NEW YORK (TheStreet) -- Qihoo 360 Technology (QIHU) shares are rising 0.85% to $49.98 on Wednesday after the Chinese Internet company posted its second quarter 2015 earnings results after the market close yesterday that beat analysts' estimates.
For the quarter ended June 30, the company earned 82 cents a share on revenue of $438.3 million.
In the same period the previous year, the company posted earnings of 50 cents a share on revenue of $317.9 million.
Analysts had expected the company to earn 73 cents a share on revenue of $438.09 million.
For the month of June, active users of the company's PC-based services and products rose to 514 million, up from 496 million in June of last year, the company said.
Smartphone users grew in the same month to 799 million, an increase from 641 million a year ago.
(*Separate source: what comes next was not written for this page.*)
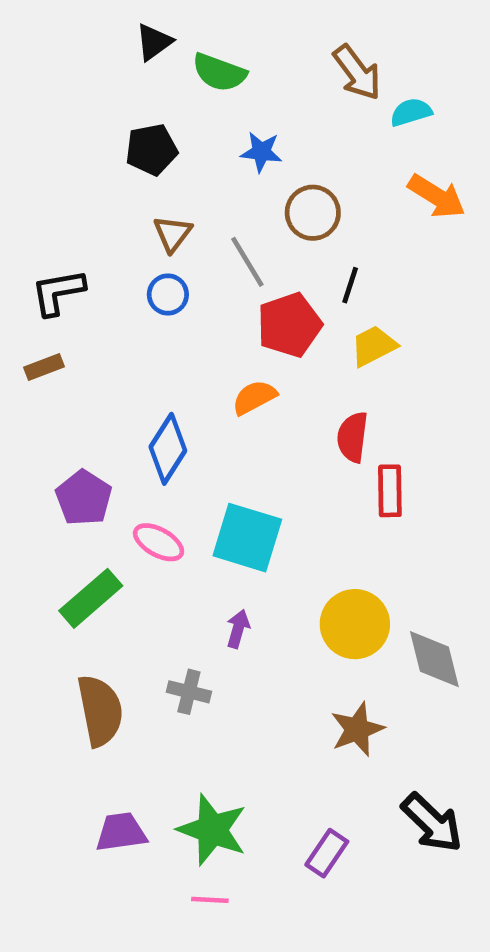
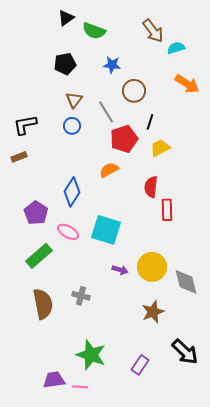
purple arrow: (238, 629) -> (120, 270), moved, turned 91
purple trapezoid: (121, 832) -> (54, 380), moved
pink line: (210, 900) -> (80, 387), moved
"As we continued to maintain our leadership position in key product categories, we took initiatives to further expand our footprint into some important mobile-Internet-related fields, such as smart hardware and smart phone," CEO Hongyii Zhou stated.
Additionally, the company launched 360 Auto Guard, an automobile data recorder, and a new generation of 360 Kids Guard in the recent quarter.
Based in Beijing, Qihoo 360 Technology offers a Web portal and antivirus software in China.
Separately, TheStreet Ratings team rates QIHOO 360 TECHNOLGY CO -ADR as a Buy with a ratings score of B. TheStreet Ratings Team has this to say about their recommendation:
"We rate QIHOO 360 TECHNOLGY CO -ADR (QIHU) a BUY. This is driven by a few notable strengths, which we believe should have a greater impact than any weaknesses, and should give investors a better performance opportunity than most stocks we cover. The company's strengths can be seen in multiple areas, such as its robust revenue growth, notable return on equity, growth in earnings per share, increase in net income and expanding profit margins. We feel its strengths outweigh the fact that the company shows weak operating cash flow."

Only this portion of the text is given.